So hatte sich Sebastian Vettel den Start in die Mission Titel-Hattrick sicher nicht vorgestellt. Im Qualifying in Melbourne, eigentlich seiner Domäne, wurde er als Sechster schwer geschlagen. Sogar sein Red-Bull-Kollege Mark Webber war als Fünfter knapp schneller.

Qualifying-Duelle: Vettel liegt zurück, Schumacher führt

"Dieses Qualifying war sehr speziell, weil sich die Strecke stark verändert hat. Ich war aber auch nicht zufrieden mit meiner eigenen Leistung. Ich hätte am Ende noch ein bisschen zulegen müssen", sagte Vettel zu seinem schlechtesten Quali-Ergebnis seit dem Italien-GP 2010.

McLaren: "Das ist der alte Lewis"

Die Hauptdarsteller der Quali waren diesmal andere. Lewis Hamilton schockte die Konkurrenz in Q3 mit einer Fabelrunde. In 1:24,922 Minuten war er zwsichenzeitlich mehr als sieben Zehntel schneller als alle anderen. Das ist der alte Lewis. Er hat in Q3 eine fantastische erste Runde hingelegt", jubelte McLaren-Teamchef Martin Whitmarsh.

Erst im letzten Versuch schloss die Konkurrenz auf. Allen voran McLaren-Kollege Jenson Button, dem am Ende nur etwas mehr als eine Zehntel fehlte.

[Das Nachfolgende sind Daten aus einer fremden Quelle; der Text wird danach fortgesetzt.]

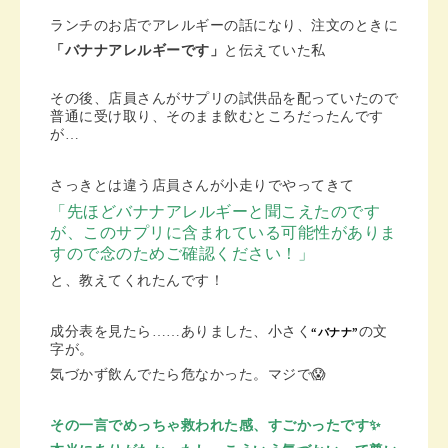
ランチのお店でアレルギーの話になり、注文のときに
「バナナアレルギーです」
と伝えていた私
その後、店員さんがサプリの試供品を配っていたので
普通に受け取り、そのまま飲むところだったんです
が…
さっきとは違う店員さんが小走りでやってきて
「先ほどバナナアレルギーと聞こえたのです
が、このサプリに含まれている可能性がありま
すので念のためご確認ください！」
と、教えてくれたんです！
成分表を見たら……ありました、小さく
の文
“バナナ”
字が。
気づかず飲んでたら危なかった。マジで😱
その一言でめっちゃ救われた感、すごかったです✨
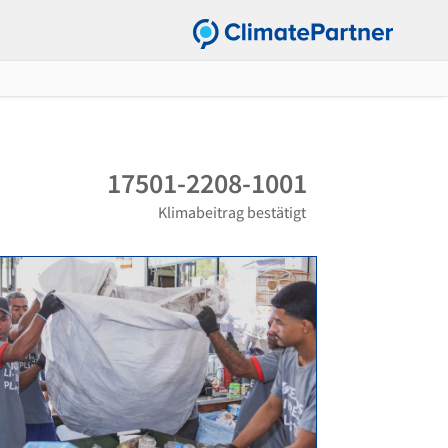
17501-2208-1001
Klimabeitrag bestätigt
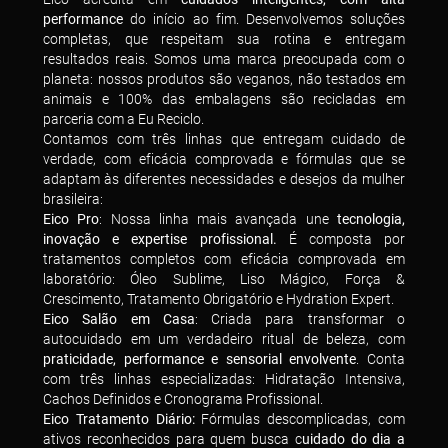
performance
do início ao fim. Desenvolvemos soluções
completas, que respeitam sua rotina e entregam
resultados reais. Somos uma marca preocupada com o
planeta: nossos produtos são veganos, não testados em
animais e 100% das embalagens são recicladas em
parceria com a Eu Reciclo.
Contamos com três linhas que entregam cuidado de
verdade, com eficácia comprovada e fórmulas que se
adaptam às diferentes necessidades e desejos da mulher
brasileira:
Eico Pro
: Nossa linha mais avançada une
tecnologia,
inovação e expertise profissional.
É composta por
tratamentos completos com eficácia comprovada em
laboratório: Óleo Sublime, Liso Mágico, Força &
Crescimento, Tratamento Obrigatório e Hydration Expert.
Eico Salão em Casa
: Criada para transformar o
autocuidado em um verdadeiro ritual de beleza, com
praticidade, performance e sensorial envolvente
. Conta
com três linhas especializadas: Hidratação Intensiva,
Cachos Definidos e Cronograma Profissional.
Eico Tratamento Diário:
Fórmulas descomplicadas, com
ativos reconhecidos para quem busca c
uidado do dia a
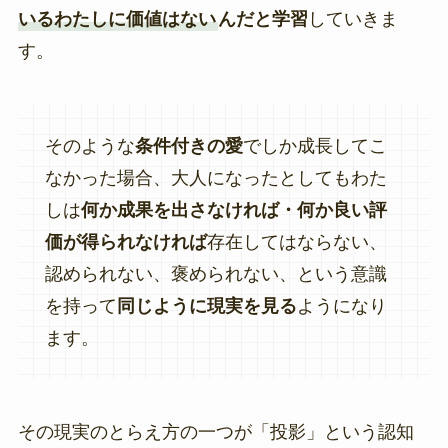
いるわたしに価値はない
んだと学習
していきま
す。
そのような
条件付きの愛
でしか成長してこ
なかった場合、大人になったとしてもわた
しは
何か成果を出さなければ・何か良い評
価が得られなければ
存在してはならない、
認められない、褒められない、という意識
を持って
同じように現実を見る
ようになり
ます。
その現実のとらえ方の一つが「投影」という認知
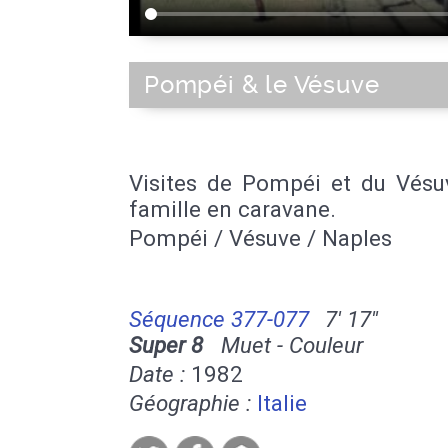
Pompéi & le Vésuve
Visites de Pompéi et du Vésu
famille en caravane.
Pompéi / Vésuve / Naples
Séquence 377-077
7' 17''
Super 8
Muet - Couleur
Date :
1982
Géographie :
Italie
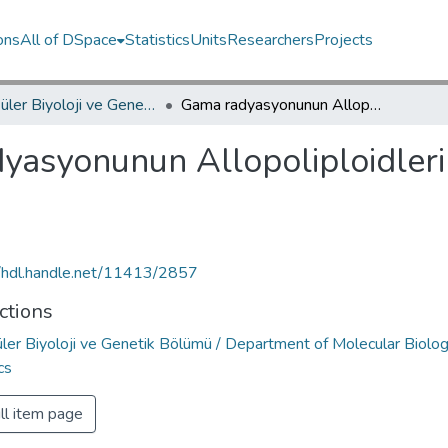
ons
All of DSpace
Statistics
Units
Researchers
Projects
Moleküler Biyoloji ve Genetik Bölümü / Department of Molecular Biology and Genetics
Gama radyasyonunun Allopoliploidlerin Mitoz Bölünmesi üzerine etkisi
yasyonunun Allopoliploidleri
//hdl.handle.net/11413/2857
ctions
ler Biyoloji ve Genetik Bölümü / Department of Molecular Biolo
cs
ll item page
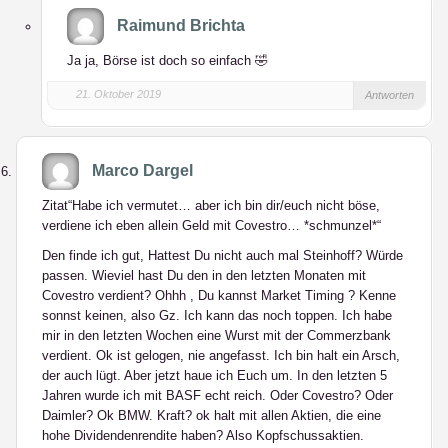
Raimund Brichta
Ja ja, Börse ist doch so einfach 🤣
21. Oktober 2019
Antworten
Marco Dargel
Zitat“Habe ich vermutet… aber ich bin dir/euch nicht böse,
verdiene ich eben allein Geld mit Covestro… *schmunzel*“
Den finde ich gut, Hattest Du nicht auch mal Steinhoff? Würde
passen. Wieviel hast Du den in den letzten Monaten mit
Covestro verdient? Ohhh , Du kannst Market Timing ? Kenne
sonnst keinen, also Gz. Ich kann das noch toppen. Ich habe
mir in den letzten Wochen eine Wurst mit der Commerzbank
verdient. Ok ist gelogen, nie angefasst. Ich bin halt ein Arsch,
der auch lügt. Aber jetzt haue ich Euch um. In den letzten 5
Jahren wurde ich mit BASF echt reich. Oder Covestro? Oder
Daimler? Ok BMW. Kraft? ok halt mit allen Aktien, die eine
hohe Dividendenrendite haben? Also Kopfschussaktien.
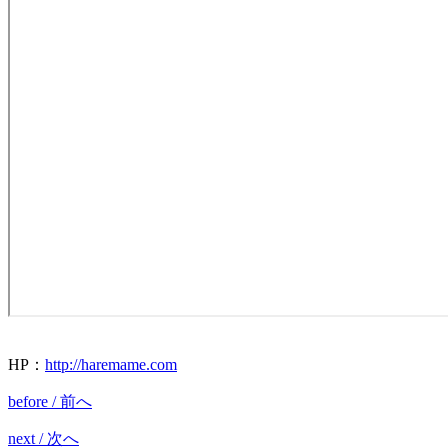
HP
：
http://haremame.com
before / 前へ
next / 次へ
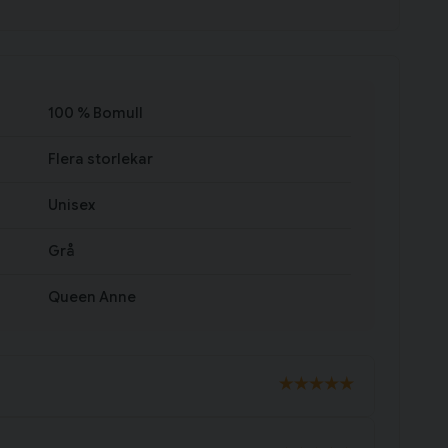
100 % Bomull
Flera storlekar
Unisex
Grå
Queen Anne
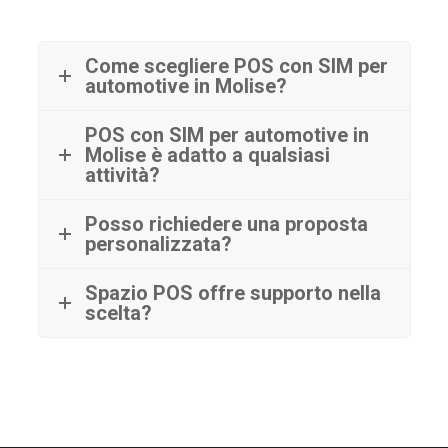
Come scegliere POS con SIM per
automotive in Molise?
POS con SIM per automotive in
Molise è adatto a qualsiasi
attività?
Posso richiedere una proposta
personalizzata?
Spazio POS offre supporto nella
scelta?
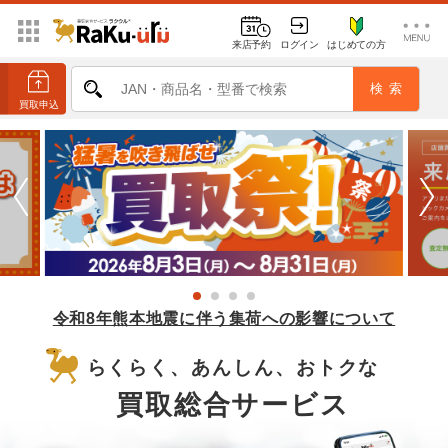
来店予約
ログイン
はじめての方
令和8年熊本地震に伴う集荷への影響について
らくらく、あんしん、おトクな
買取総合サービス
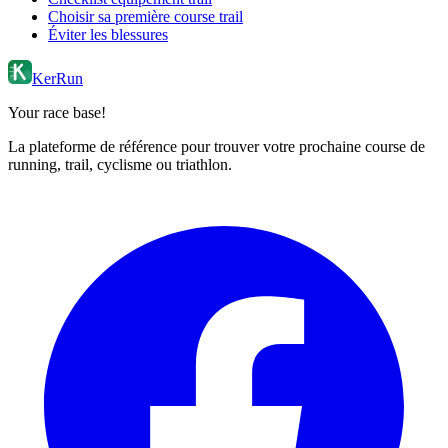
Choisir sa première course trail
Éviter les blessures
KerRun
Your race base!
La plateforme de référence pour trouver votre prochaine course de
running, trail, cyclisme ou triathlon.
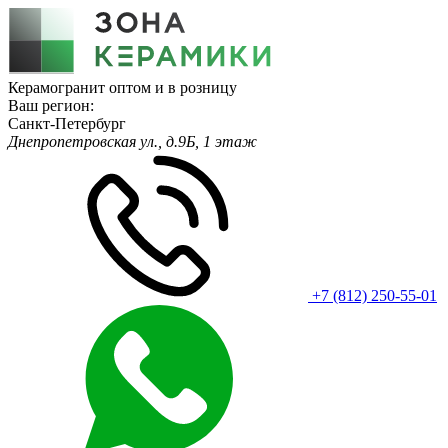
Керамогранит оптом и в розницу
Ваш регион:
Санкт-Петербург
Днепропетровская ул., д.9Б, 1 этаж
+7 (812) 250-55-01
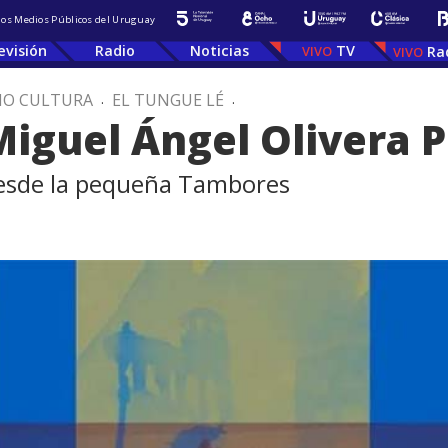
 los Medios Públicos del Uruguay
evisión
Radio
Noticias
TV
Ra
IO CULTURA
.
EL TUNGUE LÉ
.
Miguel Ángel Olivera P
desde la pequeña Tambores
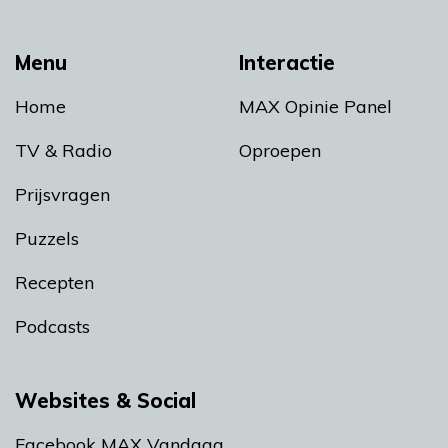
Menu
Interactie
Home
MAX Opinie Panel
TV & Radio
Oproepen
Prijsvragen
Puzzels
Recepten
Podcasts
Websites & Social
Facebook MAX Vandaag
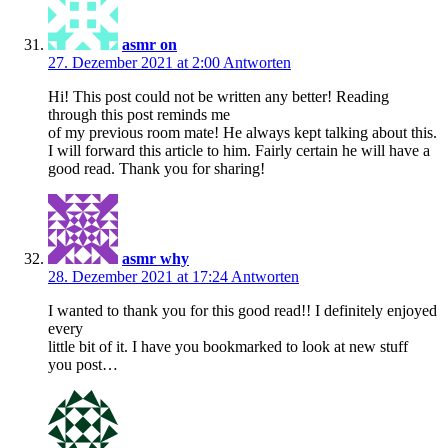
asmr on
27. Dezember 2021 at 2:00
Antworten
Hi! This post could not be written any better! Reading
through this post reminds me
of my previous room mate! He always kept talking about this.
I will forward this article to him. Fairly certain he will have a
good read. Thank you for sharing!
asmr why
28. Dezember 2021 at 17:24
Antworten
I wanted to thank you for this good read!! I definitely enjoyed
every
little bit of it. I have you bookmarked to look at new stuff
you post…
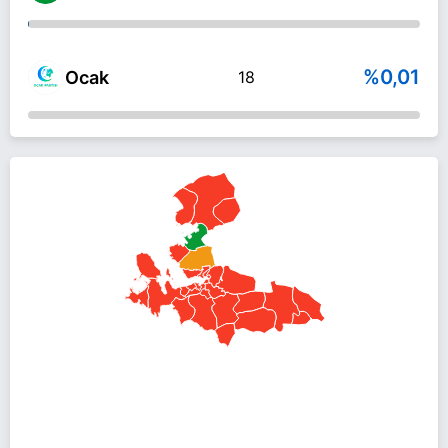
%0,01
Ocak
18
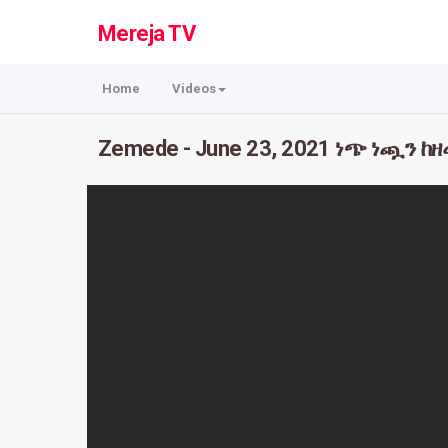
Mereja TV
Home
Videos
Zemede - June 23, 2021 ነጭ ነጯን ከ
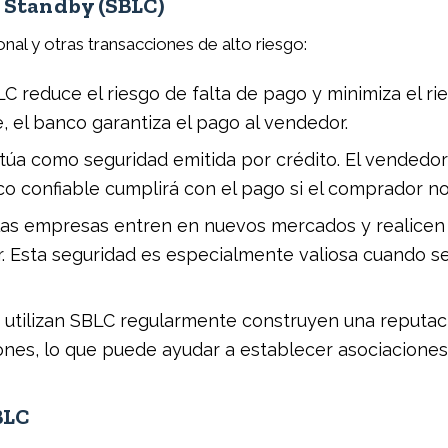
o Standby (SBLC)
nal y otras transacciones de alto riesgo:
C reduce el riesgo de falta de pago y minimiza el r
e, el banco garantiza el pago al vendedor.
úa como seguridad emitida por crédito. El vendedor
nco confiable cumplirá con el pago si el comprador n
as empresas entren en nuevos mercados y realicen
ar. Esta seguridad es especialmente valiosa cuando 
tilizan SBLC regularmente construyen una reputació
nes, lo que puede ayudar a establecer asociaciones
BLC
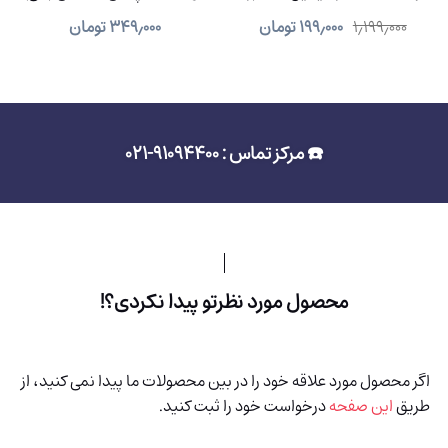
91% تخفیف)
۱٫۱۹۹٫۰۰۰
۱۹۹٫۰۰۰
تومان
۳۴۹٫۰۰۰
تومان
☎️ مرکز تماس : 91094400-021
محصول مورد نظرتو پیدا نکردی؟!
اگر محصول مورد علاقه خود را در بین محصولات ما پیدا نمی کنید، از
طریق
این صفحه
درخواست خود را ثبت کنید.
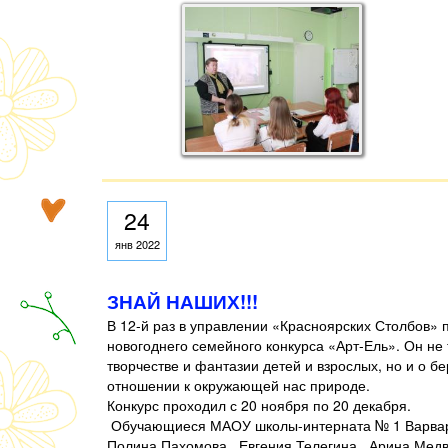
24
янв 2022
ЗНАЙ НАШИХ!!!
В 12-й раз в управлении «Красноярских Столбов» 
новогоднего семейного конкурса «Арт-Ель». Он не 
творчестве и фантазии детей и взрослых, но и о б
отношении к окружающей нас природе.
Конкурс проходил с 20 ноября по 20 декабря.
Обучающиеся МАОУ школы-интерната № 1 Варвар
Полина Пахомова, Евгения Телегина, Арина Медв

Schumacher Vierter hinter Sensation Grosjean

Michael Schumacher lieferte eine bärenstarke Vorstellung ab und stellte den Silberpfeil in die zweite Startreihe. Als Vierter musste er sich jedoch dem sensationell starken Romain Grosjean im Lotus geschlagen geben.

Schumachers Teamkollege Nico Rosberg war in Q2 noch Schnellster, musste sich dann aber mit Startplatz sieben hinter Vettel begnügen. Auch Nico Hülkenberg erreichte bei seinem Comeback die Top Ten. Er wurde im Force India Neunter.

"Insgesamt ist es für uns als Team ein positives Ergebnis. Das Auto liegt gut. Man kann richtig attackieren. Das ist schön zu sehen", sagte Rosberg zum guten Teamergebnis. Zu seiner Niederlage gegen Schumacher sagte er: "Ich war vom Set-Up her in einer Ecke drin. Ich konnte weder nach rechts oder nach links. Da waren ein paar Sachen, mit denen ich nicht zufrieden war. Der letzte Versuch in Q3 ist dann leider daneben gegangen."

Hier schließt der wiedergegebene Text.